DIRECTIONS: Without any of the pictures, set down the data below exactly.

[Data excerpts]
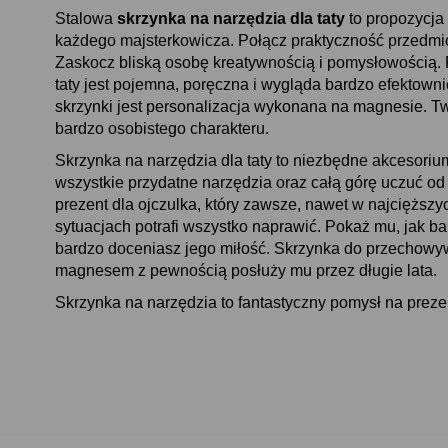
Stalowa
skrzynka na narzędzia dla taty
to propozycja
każdego majsterkowicza. Połącz praktyczność przedmio
Zaskocz bliską osobę kreatywnością i pomysłowością. 
taty jest pojemna, poręczna i wygląda bardzo efektow
skrzynki jest personalizacja wykonana na magnesie. Tw
bardzo osobistego charakteru.
Skrzynka na narzędzia dla taty to niezbędne akcesori
wszystkie przydatne narzędzia oraz całą górę uczuć o
prezent dla ojczulka, który zawsze, nawet w najciężs
sytuacjach potrafi wszystko naprawić. Pokaż mu, jak bar
bardzo doceniasz jego miłość. Skrzynka do przechowy
magnesem z pewnością posłuży mu przez długie lata.
Skrzynka na narzędzia to fantastyczny pomysł na prezen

WRITTEN RESPONSE:
Stalowa
skrzynka na narzędzia dla taty
to propozycja
każdego majsterkowicza. Połącz praktyczność przedmio
Zaskocz bliską osobę kreatywnością i pomysłowością. 
taty jest pojemna, poręczna i wygląda bardzo efektow
skrzynki jest personalizacja wykonana na magnesie. Tw
bardzo osobistego charakteru.
Skrzynka na narzędzia dla taty to niezbędne akcesori
wszystkie przydatne narzędzia oraz całą górę uczuć o
prezent dla ojczulka, który zawsze, nawet w najciężs
sytuacjach potrafi wszystko naprawić. Pokaż mu, jak bar
bardzo doceniasz jego miłość. Skrzynka do przechowy
magnesem z pewnością posłuży mu przez długie lata.
Skrzynka na narzędzia to fantastyczny pomysł na prezen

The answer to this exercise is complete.